[Stored items]
┄┄┄┄┄┄┄┄┄┄

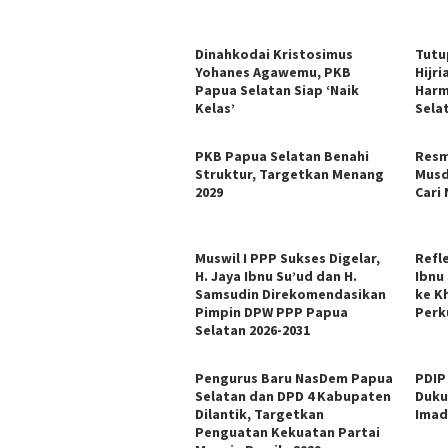
Dinahkodai Kristosimus
Tutu
Yohanes Agawemu, PKB
Hijr
Papua Selatan Siap ‘Naik
Harm
Kelas’
Sela
PKB Papua Selatan Benahi
Resm
Struktur, Targetkan Menang
Musd
2029
Cari
Muswil I PPP Sukses Digelar,
Refl
H. Jaya Ibnu Su’ud dan H.
Ibnu
Samsudin Direkomendasikan
ke K
Pimpin DPW PPP Papua
Perk
Selatan 2026-2031
Pengurus Baru NasDem Papua
PDIP
Selatan dan DPD 4 Kabupaten
Duku
Dilantik, Targetkan
Imad
Penguatan Kekuatan Partai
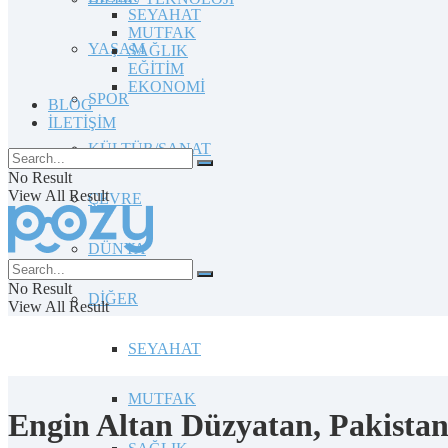
SEYAHAT
MUTFAK
YAŞAM
SAĞLIK
EĞİTİM
EKONOMİ
SPOR
BLOG
İLETİŞİM
KÜLTÜR/SANAT
No Result
View All Result
ÇEVRE
DÜNYA
No Result
DİĞER
View All Result
SEYAHAT
MUTFAK
Engin Altan Düzyatan, Pakistanl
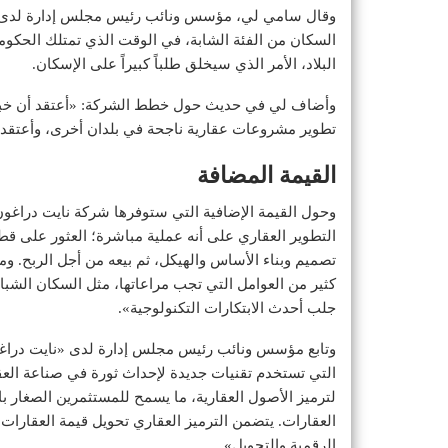
وقال سامي لي، مؤسس ونائب رئيس مجلس إدارة لدى «ناي
السكان من الفئة الشابة، في الوقت الذي تمتلك الحكومة
البلاد، الأمر الذي سيخلق طلباً كبيراً على الإسكان.
وأضاف لي في حديث حول خطط الشركة: «أعتقد أن خبرتن
تطوير مشروعات عقارية ناجحة في بلدان أخرى، وأعتقد 
القيمة المضافة
وحول القيمة الإضافية التي ستوفرها شركة نايت دراغون 
التطوير العقاري على أنه عملية مباشرة؛ العثور على 
تصميم وبناء الأساس والهيكل، ثم بيعه من أجل الربح. وم
كثير من العوامل التي تجب مراعاتها، مثل السكان الشبا
جلب أحدث الابتكارات التكنولوجية».
وتابع مؤسس ونائب رئيس مجلس إدارة لدى «نايت دراغون»:
التي تستخدم تقنيات جديدة لإحداث ثورة في صناعة العق
لترميز الأصول العقارية، ما يسمح للمستثمرين الصغار ب
العقارات. يتضمن الترميز العقاري تحويل قيمة العقارات 
الرقمية والتحويل».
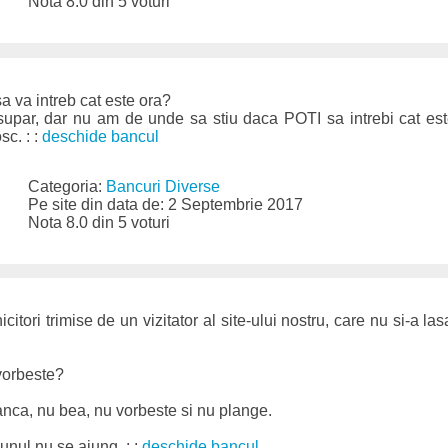
Nota 8.0 din 5 voturi
sa va intreb cat este ora?
upar, dar nu am de unde sa stiu daca POTI sa intrebi cat e
sc. : :
deschide bancul
Categoria:
Bancuri Diverse
Pe site din data de: 2 Septembrie 2017
Nota 8.0 din 5 voturi
icitori trimise de un vizitator al site-ului nostru, care nu si-a la
vorbeste?
nca, nu bea, nu vorbeste si nu plange.
i unul nu se ajung. : :
deschide bancul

┄┄┄┄┄┄┄┄┄┄

WHAT YOU HAVE TO DO =>
Any picture in the data is to be skipped, while each line is returned exactly as written.

EXERCISE RESULT =>
Dinahkodai Kristosimus
Tutu
Yohanes Agawemu, PKB
Hijr
Papua Selatan Siap ‘Naik
Harm
Kelas’
Sela
PKB Papua Selatan Benahi
Resm
Struktur, Targetkan Menang
Musd
2029
Cari
Muswil I PPP Sukses Digelar,
Refl
H. Jaya Ibnu Su’ud dan H.
Ibnu
Samsudin Direkomendasikan
ke K
Pimpin DPW PPP Papua
Perk
Selatan 2026-2031
Pengurus Baru NasDem Papua
PDIP
Selatan dan DPD 4 Kabupaten
Duku
Dilantik, Targetkan
Imad
Penguatan Kekuatan Partai
SEYAHAT
MUTFAK
YAŞAM
SAĞLIK
EĞİTİM
EKONOMİ
SPOR
BLOG
İLETİŞİM
KÜLTÜR/SANAT
No Result
View All Result
ÇEVRE
DÜNYA
No Result
DİĞER
View All Result
SEYAHAT
MUTFAK
Engin Altan Düzyatan, Pakistanl
وقال سامي لي، مؤسس ونائب رئيس مجلس إدارة لدى «ناي
السكان من الفئة الشابة، في الوقت الذي تمتلك الحكومة
البلاد، الأمر الذي سيخلق طلباً كبيراً على الإسكان.
وأضاف لي في حديث حول خطط الشركة: «أعتقد أن خبرتن
تطوير مشروعات عقارية ناجحة في بلدان أخرى، وأعتقد 
القيمة المضافة
وحول القيمة الإضافية التي ستوفرها شركة نايت دراغون 
التطوير العقاري على أنه عملية مباشرة؛ العثور على 
تصميم وبناء الأساس والهيكل، ثم بيعه من أجل الربح. وم
كثير من العوامل التي تجب مراعاتها، مثل السكان الشبا
جلب أحدث الابتكارات التكنولوجية».
وتابع مؤسس ونائب رئيس مجلس إدارة لدى «نايت دراغون»:
التي تستخدم تقنيات جديدة لإحداث ثورة في صناعة العق
لترميز الأصول العقارية، ما يسمح للمستثمرين الصغار ب
العقارات. يتضمن الترميز العقاري تحويل قيمة العقارات 
الرقمية والتحويل».
Nota 8.0 din 5 voturi
sa va intreb cat este ora?
upar, dar nu am de unde sa stiu daca POTI sa intrebi cat e
sc. : :
deschide bancul
Categoria:
Bancuri Diverse
Pe site din data de: 2 Septembrie 2017
Nota 8.0 din 5 voturi
icitori trimise de un vizitator al site-ului nostru, care nu si-a la
vorbeste?
nca, nu bea, nu vorbeste si nu plange.
i unul nu se ajung. : :
deschide bancul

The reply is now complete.